Preparing the Data for the Machine Learning model

Steps

  • the next line we select ['date', 'Open', 'Close', 'High', 'Low'] columns of the original DataFrame (keep in mind that this reduces the amount of memory needed and could be useful for large dataframes).
  • I ask to Python to replace atomatically the whole columns names to be as lower case.
  • The format of the date column is changed so this column will be replaced by (years-month-day) (hour:minutes:seconds).
  • set_index to date asks to use this entire column as index (the number column at the very left of the table, see above).

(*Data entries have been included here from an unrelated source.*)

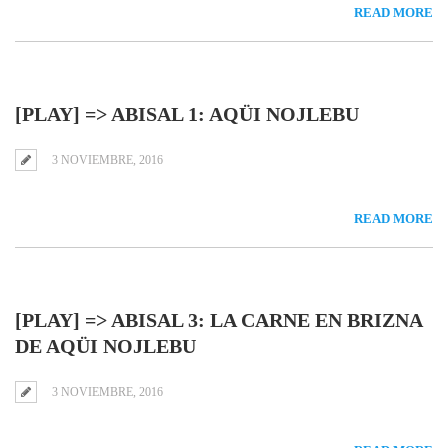
READ MORE
[PLAY] => ABISAL 1: AQÜI NOJLEBU
3 NOVIEMBRE, 2016
READ MORE
[PLAY] => ABISAL 3: LA CARNE EN BRIZNA
DE AQÜI NOJLEBU
3 NOVIEMBRE, 2016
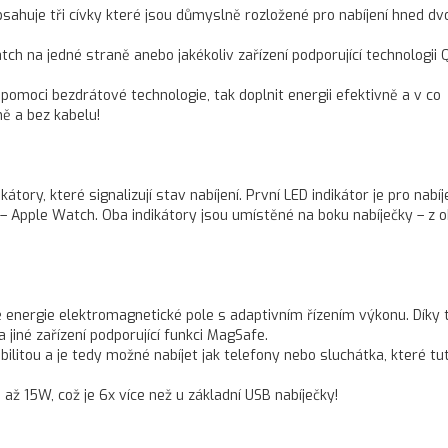
sahuje tři cívky které jsou důmyslně rozložené pro nabíjení hned dv
ch na jedné straně anebo jakékoliv zařízení podporující technologii Q
 pomoci bezdrátové technologie, tak doplnit energii efektivně a v co
ně a bez kabelu!
tory, které signalizují stav nabíjení. První LED indikátor je pro nabíj
k – Apple Watch. Oba indikátory jsou umístěné na boku nabíječky – z 
 energie elektromagnetické pole s adaptivním řízením výkonu. Díky 
jiné zařízení podporující funkci MagSafe.
bilitou a je tedy možné nabíjet jak telefony nebo sluchátka, které tu
až 15W, což je 6x více než u základní USB nabíječky!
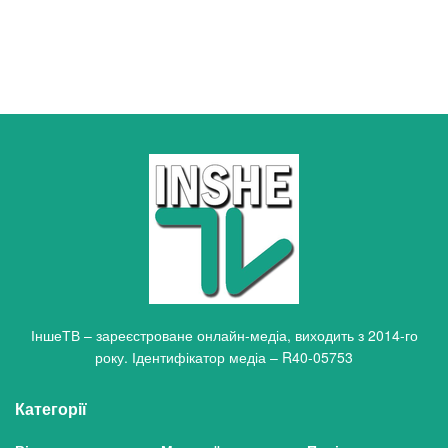
ІншеТВ – зареєстроване онлайн-медіа, виходить з 2014-го
року. Ідентифікатор медіа – R40-05753
Категорії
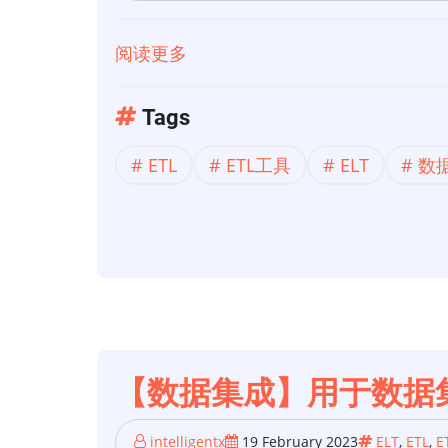
开
阅读更多
关
源
于
ETL
【数
工
Tags
据
具
ETL
ETL工具
ELT
数
集
成】
2023
年
QA
团
队
的
【数据集成】用于数据集
10
个
intelligentx
19 February 2023
ELT
,
ETL
,
E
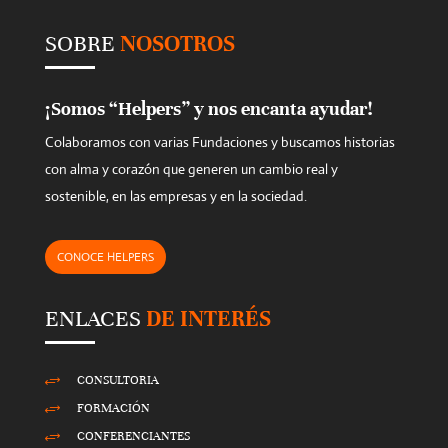
s
SOBRE
NOSOTROS
f
i
e
¡Somos “Helpers” y nos encanta ayudar!
l
Colaboramos con varias Fundaciones y buscamos historias
d
con alma y corazón que generen un cambio real y
e
sostenible, en las empresas y en la sociedad.
m
p
CONOCE HELPERS
t
y
ENLACES
DE INTERÉS
.
CONSULTORIA
+
FORMACIÓN
+
CONFERENCIANTES
+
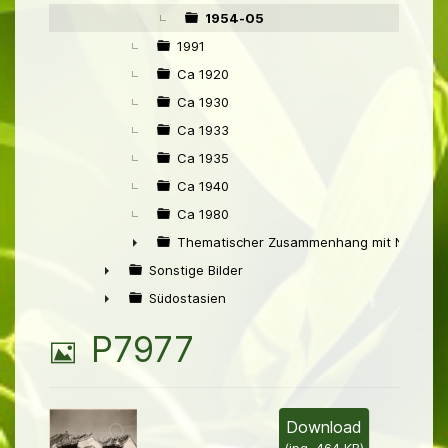
1954-05
1991
Ca 1920
Ca 1930
Ca 1933
Ca 1935
Ca 1940
Ca 1980
Thematischer Zusammenhang mit Niederl
►
Sonstige Bilder
►
Südostasien
►
B
P7977
i
l
Download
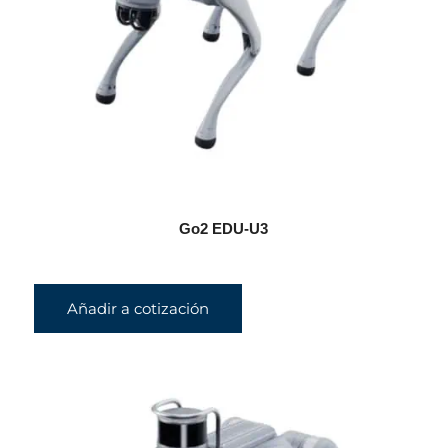
Go2 EDU-U3
Añadir a cotización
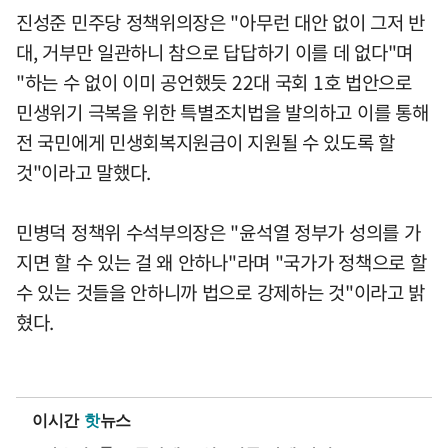
진성준 민주당 정책위의장은 "아무런 대안 없이 그저 반
대, 거부만 일관하니 참으로 답답하기 이를 데 없다"며
"하는 수 없이 이미 공언했듯 22대 국회 1호 법안으로
민생위기 극복을 위한 특별조치법을 발의하고 이를 통해
전 국민에게 민생회복지원금이 지원될 수 있도록 할
것"이라고 말했다.
민병덕 정책위 수석부의장은 "윤석열 정부가 성의를 가
지면 할 수 있는 걸 왜 안하나"라며 "국가가 정책으로 할
수 있는 것들을 안하니까 법으로 강제하는 것"이라고 밝
혔다.
이시간
핫
뉴스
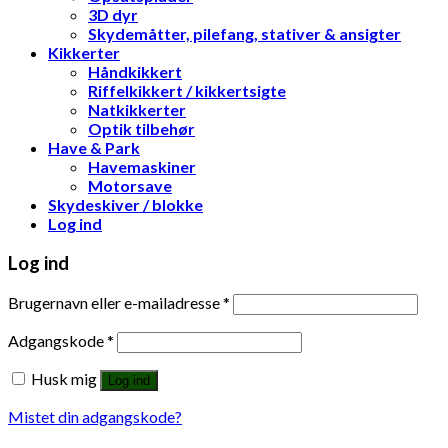
3D dyr
Skydemåtter, pilefang, stativer & ansigter
Kikkerter
Håndkikkert
Riffelkikkert / kikkertsigte
Natkikkerter
Optik tilbehør
Have & Park
Havemaskiner
Motorsave
Skydeskiver / blokke
Log ind
Log ind
Brugernavn eller e-mailadresse
*
Adgangskode
*
Husk mig
Log ind
Mistet din adgangskode?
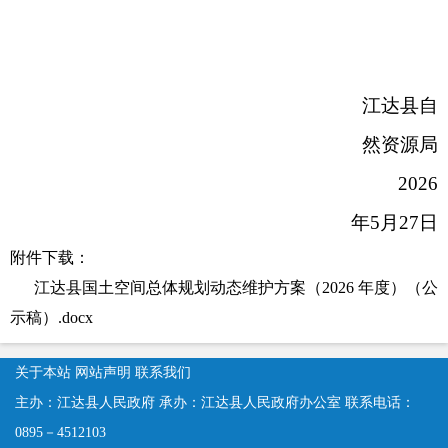
江达县自
然资源局
2026
年
5
月
2
7
日
附件下载：
江达县国土空间总体规划动态维护方案（2026 年度）（公
示稿）.docx
关于本站
网站声明
联系我们
主办：江达县人民政府
承办：江达县人民政府办公室
联系电话：
0895－4512103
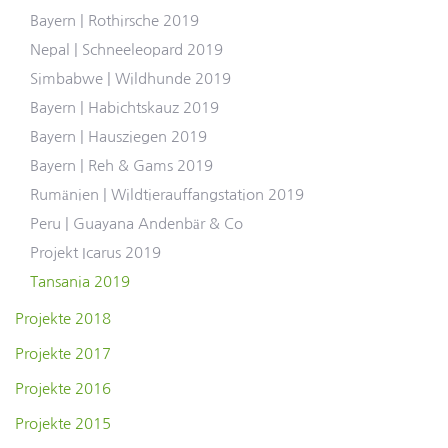
Bayern | Rothirsche 2019
Nepal | Schneeleopard 2019
Simbabwe | Wildhunde 2019
Bayern | Habichtskauz 2019
Bayern | Hausziegen 2019
Bayern | Reh & Gams 2019
Rumänien | Wildtierauffangstation 2019
Peru | Guayana Andenbär & Co
Projekt Icarus 2019
Tansania 2019
Projekte 2018
Projekte 2017
Projekte 2016
Projekte 2015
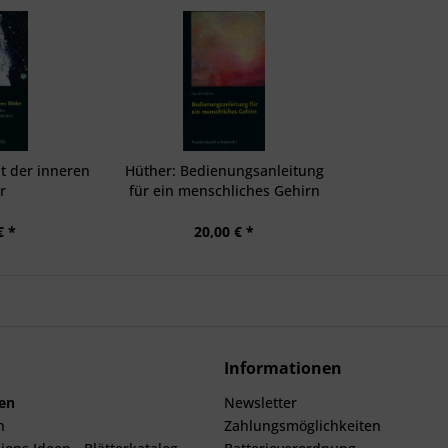
t der inneren
Hüther: Bedienungsanleitung
r
für ein menschliches Gehirn
€ *
20,00 € *
Informationen
len
Newsletter
n
Zahlungsmöglichkeiten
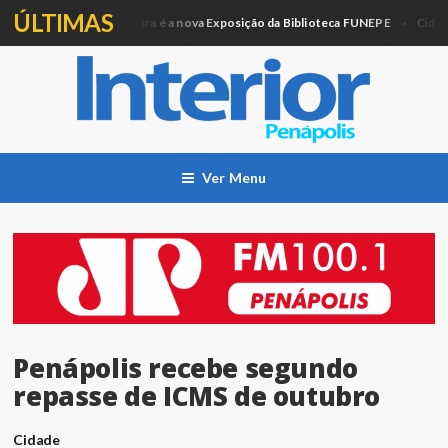
ÚLTIMAS
Artesanato e Pintura é a nova Exposição da Biblioteca FUNEPE
P
ão
Cidade
Ver Menu
Penápolis recebe segundo
repasse de ICMS de outubro
Cidade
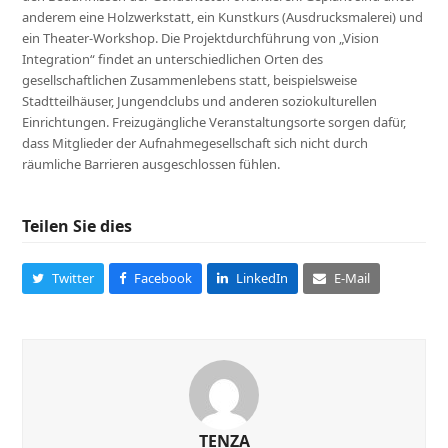
anderem eine Holzwerkstatt, ein Kunstkurs (Ausdrucksmalerei) und
ein Theater-Workshop. Die Projektdurchführung von „Vision
Integration“ findet an unterschiedlichen Orten des
gesellschaftlichen Zusammenlebens statt, beispielsweise
Stadtteilhäuser, Jungendclubs und anderen soziokulturellen
Einrichtungen. Freizugängliche Veranstaltungsorte sorgen dafür,
dass Mitglieder der Aufnahmegesellschaft sich nicht durch
räumliche Barrieren ausgeschlossen fühlen.
Teilen Sie dies
Twitter
Facebook
LinkedIn
E-Mail
TENZA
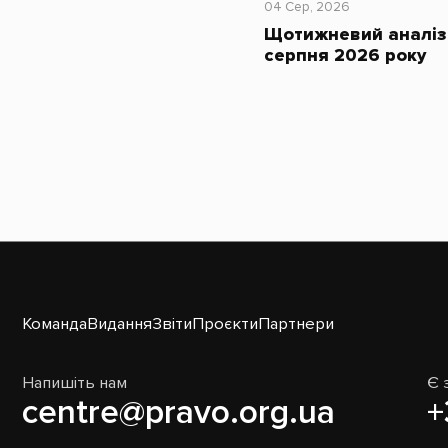
04 Сер, 2026
Щотижневий аналіз 
серпня 2026 року
Команда
Видання
Звіти
Проєкти
Партнери
Напишіть нам
Є 
centre@pravo.org.ua
+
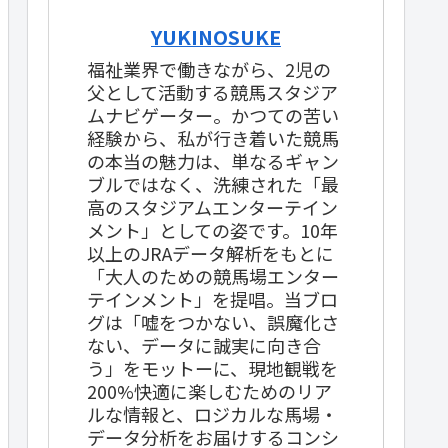
YUKINOSUKE
福祉業界で働きながら、2児の
父として活動する競馬スタジア
ムナビゲーター。かつての苦い
経験から、私が行き着いた競馬
の本当の魅力は、単なるギャン
ブルではなく、洗練された「最
高のスタジアムエンターテイン
メント」としての姿です。10年
以上のJRAデータ解析をもとに
「大人のための競馬場エンター
テインメント」を提唱。当ブロ
グは「嘘をつかない、誤魔化さ
ない、データに誠実に向き合
う」をモットーに、現地観戦を
200%快適に楽しむためのリア
ルな情報と、ロジカルな馬場・
データ分析をお届けするコンシ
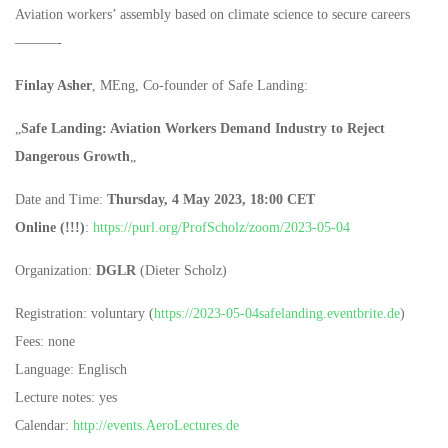
Aviation workers’ assembly based on climate science to secure careers
———-
Finlay Asher
, MEng, Co-founder of Safe Landing:
„
Safe Landing: Aviation Workers Demand Industry to Reject
Dangerous Growth
„
Date and Time:
Thursday, 4 May 2023, 18:00 CET
Online (!!!)
:
https://purl.org/ProfScholz/zoom/2023-05-04
Organization:
DGLR
(Dieter Scholz)
Registration: voluntary (
https://2023-05-04safelanding.eventbrite.de
)
Fees: none
Language: Englisch
Lecture notes: yes
Calendar:
http://events.AeroLectures.de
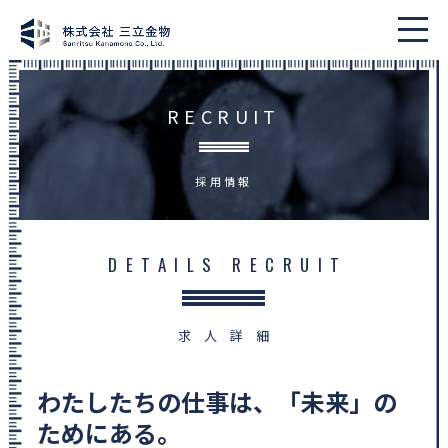
RECRUIT
採用情報
DETAILS RECRUIT
求人詳細
わたしたちの仕事は、「未来」の
ためにある。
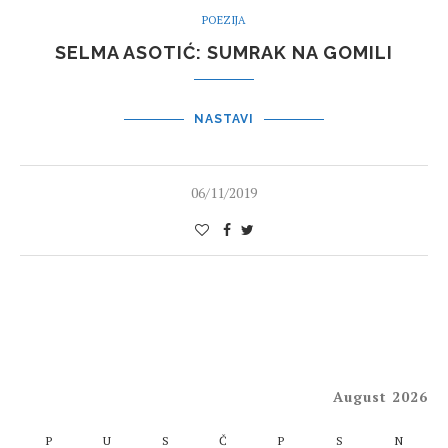
POEZIJA
SELMA ASOTIĆ: SUMRAK NA GOMILI
NASTAVI
06/11/2019
August 2026
P
U
S
Č
P
S
N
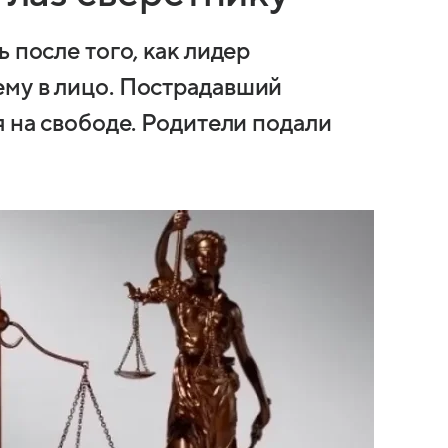
 после того, как лидер
му в лицо. Пострадавший
я на свободе. Родители подали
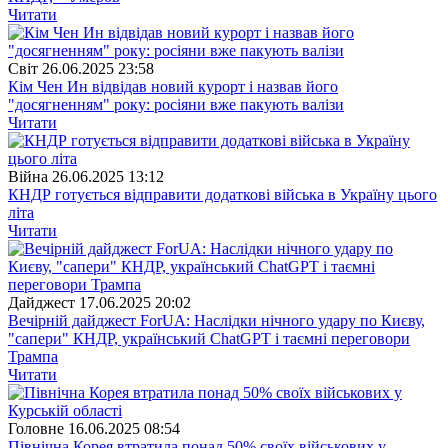
Читати
Свiт
26.06.2025 23:58
Кім Чен Ин відвідав новий курорт і назвав його
"досягненням" року: росіяни вже пакують валізи
Читати
Війна
26.06.2025 13:12
КНДР готується відправити додаткові війська в Україну цього
літа
Читати
Дайджест
17.06.2025 20:02
Вечірній дайджест ForUА: Наслідки нічного удару по Києву,
"сапери" КНДР, український ChatGPT і таємні переговори
Трампа
Читати
Головне
16.06.2025 08:54
Північна Корея втратила понад 50% своїх військових у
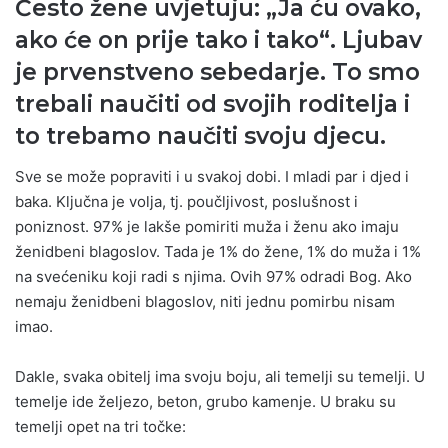
Često žene uvjetuju: „Ja ću ovako,
ako će on prije tako i tako“. Ljubav
je prvenstveno sebedarje. To smo
trebali naučiti od svojih roditelja i
to trebamo naučiti svoju djecu.
Sve se može popraviti i u svakoj dobi. I mladi par i djed i
baka. Ključna je volja, tj. poučljivost, poslušnost i
poniznost. 97% je lakše pomiriti muža i ženu ako imaju
ženidbeni blagoslov. Tada je 1% do žene, 1% do muža i 1%
na svećeniku koji radi s njima. Ovih 97% odradi Bog. Ako
nemaju ženidbeni blagoslov, niti jednu pomirbu nisam
imao.
Dakle, svaka obitelj ima svoju boju, ali temelji su temelji. U
temelje ide željezo, beton, grubo kamenje. U braku su
temelji opet na tri točke:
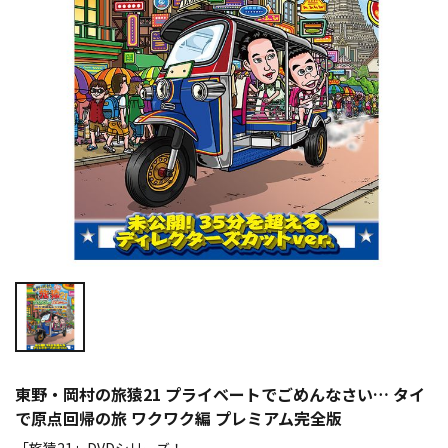
東野・岡村の旅猿21 プライベートでごめんなさい… タイ
で原点回帰の旅 ワクワク編 プレミアム完全版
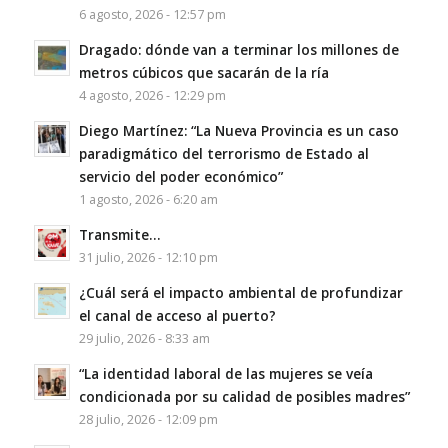
6 agosto, 2026 - 12:57 pm
Dragado: dónde van a terminar los millones de
metros cúbicos que sacarán de la ría
4 agosto, 2026 - 12:29 pm
Diego Martínez: “La Nueva Provincia es un caso
paradigmático del terrorismo de Estado al
servicio del poder económico”
1 agosto, 2026 - 6:20 am
Transmite…
31 julio, 2026 - 12:10 pm
¿Cuál será el impacto ambiental de profundizar
el canal de acceso al puerto?
29 julio, 2026 - 8:33 am
“La identidad laboral de las mujeres se veía
condicionada por su calidad de posibles madres”
28 julio, 2026 - 12:09 pm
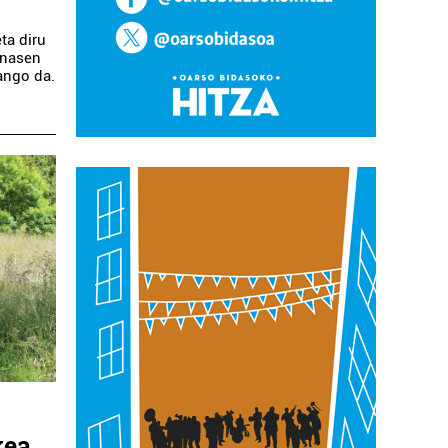
ta diru
anasen
ango da.
kea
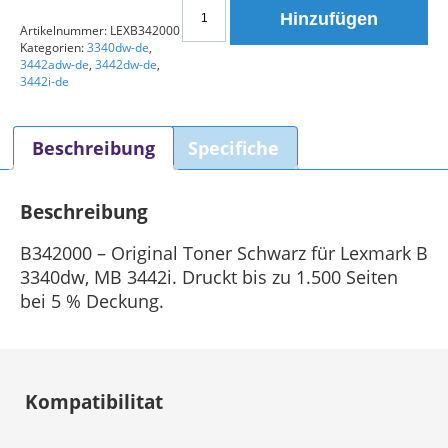
Lexmark
Hinzufügen
Toner
Artikelnummer:
LEXB342000
Kategorien:
3340dw-de
,
B342000
3442adw-de
,
3442dw-de
,
Schwarz
3442i-de
Original
Menge
Beschreibung
Specifiche
Beschreibung
B342000 – Original Toner Schwarz für Lexmark B
3340dw, MB 3442i. Druckt bis zu 1.500 Seiten
bei 5 % Deckung.
Kompatibilitat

Careful: this Jupyter Cell should be executed one time

# Data preparation
# ==============================================================================
# data['date'] = pd.to_datetime(data['Date'], format='%Y-%m-%d %H:%M:%S')
data = data[['Date', 'Open', 'Close', 'High', 'Low']]
# data = data.loc[:, ['date', 'Open', 'Close', 'High', 'Low']]
#name replacement
oldnames  = list(data.columns)
newnames  = [i.lower() for i in oldnames]
replacement_names = dict(zip(oldnames,newnames))
data = data.rename(replacement_names, axis=1)
#change format
data['date'] = pd.to_datetime(data['date'], format='%Y-%m-%d %H:%M:%S')
data = data.set_index('date')
  • Here we change the frequency of sampling the dataframe in days ('D').
  • The asfreq will create new Null values (Null) in the data frame to fill the empty spaces and thus fulfill the task of having a day frecuency, in this case.
  • Because we will have Null values in de DF, we have to check if it has Null values or not with isnull.
  • Then we sort the indexes.
data = data.asfreq('D')
print('Columns with missing values\n\n',data.isnull().sum())
#another way to do it is: print(f'Number of rows with missing values: {data.isnull().any(axis=1).mean()}')
data = data.sort_index()

Bitcoin halving as an exogenous variable

... It is intended to use the days remaining until the next halving and its mining rewards as exogenous variables to predict the price of Bitcoin. The next halving is estimated to occur approximately in 2024, although its exact date is unknown. The remaining blocks as of 2022-01-14 from the Coinmarketcap website, 121,400, and the average number of Bitcoin network blocks mined per day, 144 (average block time ≈ 10 minutes) are used to determine it.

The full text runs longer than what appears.